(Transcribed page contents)
##############################
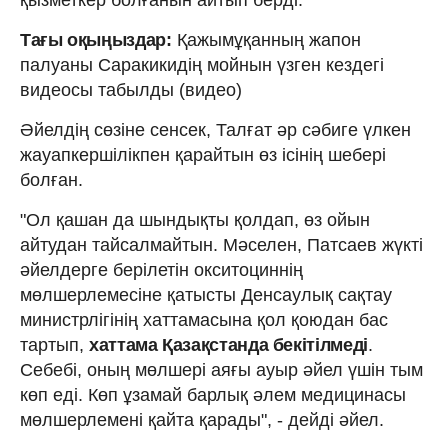
Тағы оқыңыздар:
Қажымұқанның жапон
палуаны Саракикидің мойнын үзген кездегі
видеосы табылды (видео)
Әйелдің сөзіне сенсек, Талғат әр сәбиге үлкен
жауапкершілікпен қарайтын өз ісінің шебері
болған.
"Ол қашан да шындықты қолдап, өз ойын
айтудан тайсалмайтын. Мәселен, Патсаев жүкті
әйелдерге берілетін окситоциннің
мөлшерлемесіне қатысты Денсаулық сақтау
министрлігінің хаттамасына қол қоюдан бас
тартып,
хаттама Қазақстанда бекітілмеді
.
Себебі, оның мөлшері аяғы ауыр әйел үшін тым
көп еді. Көп ұзамай барлық әлем медицинасы
мөлшерлемені қайта қарады", - дейді әйел.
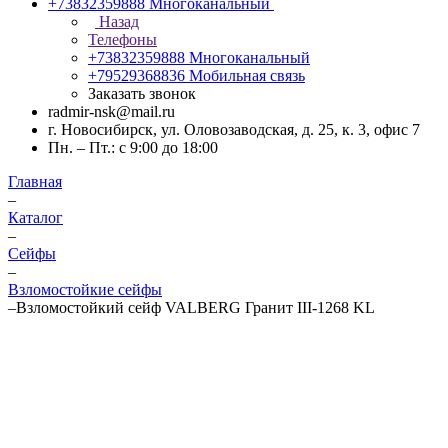
+73832359888
Многоканальный
Назад
Телефоны
+73832359888
Многоканальный
+79529368836
Мобильная связь
Заказать звонок
radmir-nsk@mail.ru
г. Новосибирск, ул. Оловозаводская, д. 25, к. 3, офис 7
Пн. – Пт.: с 9:00 до 18:00
Главная
–
Каталог
–
Сейфы
–
Взломостойкие сейфы
–
Взломостойкий сейф VALBERG Гранит III-1268 KL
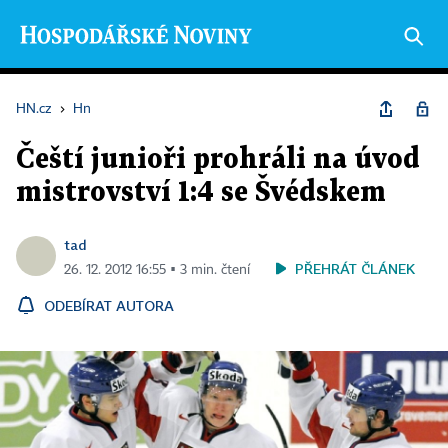
HN.cz
›
Hn
Čeští junioři prohráli na úvod
mistrovství 1:4 se Švédskem
tad
PŘEHRÁT ČLÁNEK
26. 12. 2012 16:55 ▪ 3 min. čtení
ODEBÍRAT AUTORA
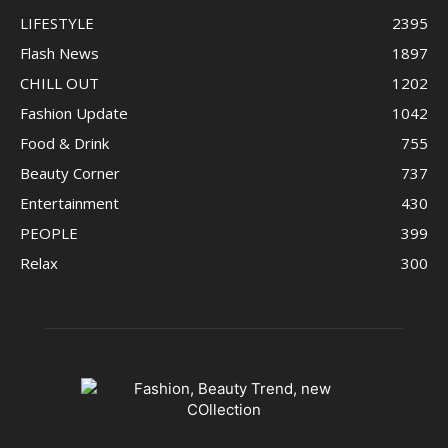
LIFESTYLE
2395
Flash News
1897
CHILL OUT
1202
Fashion Update
1042
Food & Drink
755
Beauty Corner
737
Entertainment
430
PEOPLE
399
Relax
300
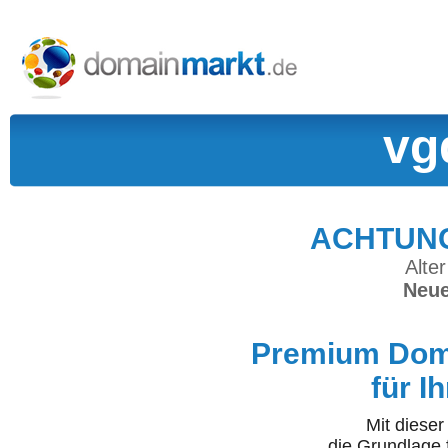
vg
ACHTUNG:
Alter
Neue
Premium Doma
für I
Mit diese
die Grundlage 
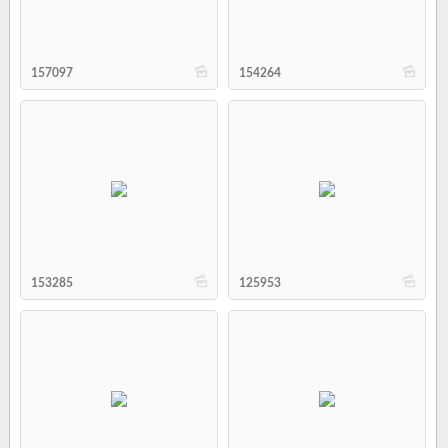
b
b
157097
154264
b
b
153285
125953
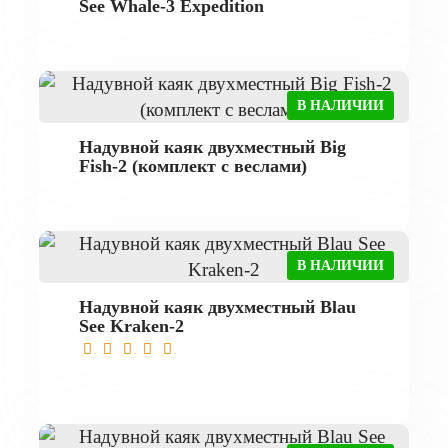
See Whale-3 Expedition
В НАЛИЧИИ
Надувной каяк двухместный Big
Fish-2 (комплект с веслами)
В НАЛИЧИИ
Надувной каяк двухместный Blau
See Kraken-2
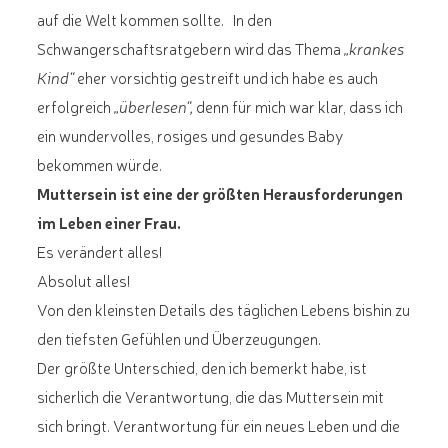
auf die Welt kommen sollte. In den
Schwangerschaftsratgebern wird das Thema
„krankes
Kind“
eher vorsichtig gestreift und ich habe es auch
erfolgreich
„überlesen“,
denn für mich war klar, dass ich
ein wundervolles, rosiges und gesundes Baby
bekommen würde.
Muttersein ist eine der größten Herausforderungen
im Leben einer Frau.
Es verändert alles!
Absolut alles!
Von den kleinsten Details des täglichen Lebens bishin zu
den tiefsten Gefühlen und Überzeugungen.
Der größte Unterschied, den ich bemerkt habe, ist
sicherlich die Verantwortung, die das Muttersein mit
sich bringt. Verantwortung für ein neues Leben und die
##############################
[Task to carry out] Every line of the data above is to be set down word for word, with the pictures left out.

[Problem solution]
Тағы оқыңыздар:
Қажымұқанның жапон
палуаны Саракикидің мойнын үзген кездегі
видеосы табылды (видео)
Әйелдің сөзіне сенсек, Талғат әр сәбиге үлкен
жауапкершілікпен қарайтын өз ісінің шебері
болған.
"Ол қашан да шындықты қолдап, өз ойын
айтудан тайсалмайтын. Мәселен, Патсаев жүкті
әйелдерге берілетін окситоциннің
мөлшерлемесіне қатысты Денсаулық сақтау
министрлігінің хаттамасына қол қоюдан бас
тартып,
хаттама Қазақстанда бекітілмеді
.
Себебі, оның мөлшері аяғы ауыр әйел үшін тым
көп еді. Көп ұзамай барлық әлем медицинасы
мөлшерлемені қайта қарады", - дейді әйел.
+73832359888
Многоканальный
Назад
Телефоны
+73832359888
Многоканальный
+79529368836
Мобильная связь
Заказать звонок
radmir-nsk@mail.ru
г. Новосибирск, ул. Оловозаводская, д. 25, к. 3, офис 7
Пн. – Пт.: с 9:00 до 18:00
Главная
–
Каталог
–
Сейфы
–
Взломостойкие сейфы
–
Взломостойкий сейф VALBERG Гранит III-1268 KL
HN.cz
›
Hn
Čeští junioři prohráli na úvod
mistrovství 1:4 se Švédskem
tad
PŘEHRÁT ČLÁNEK
26. 12. 2012 16:55 ▪ 3 min. čtení
ODEBÍRAT AUTORA
LIFESTYLE
2395
Flash News
1897
CHILL OUT
1202
Fashion Update
1042
Food & Drink
755
Beauty Corner
737
Entertainment
430
PEOPLE
399
Relax
300
vg
ACHTUNG:
Alter
Neue
Premium Doma
für I
Mit diese
die Grundlage 
b
b
157097
154264
b
b
153285
125953
See Whale-3 Expedition
В НАЛИЧИИ
Надувной каяк двухместный Big
Fish-2 (комплект с веслами)
В НАЛИЧИИ
Надувной каяк двухместный Blau
See Kraken-2
auf die Welt kommen sollte. In den
Schwangerschaftsratgebern wird das Thema
„krankes
Kind“
eher vorsichtig gestreift und ich habe es auch
erfolgreich
„überlesen“,
denn für mich war klar, dass ich
ein wundervolles, rosiges und gesundes Baby
bekommen würde.
Muttersein ist eine der größten Herausforderungen
im Leben einer Frau.
Es verändert alles!
Absolut alles!
Von den kleinsten Details des täglichen Lebens bishin zu
den tiefsten Gefühlen und Überzeugungen.
Der größte Unterschied, den ich bemerkt habe, ist
sicherlich die Verantwortung, die das Muttersein mit
sich bringt. Verantwortung für ein neues Leben und die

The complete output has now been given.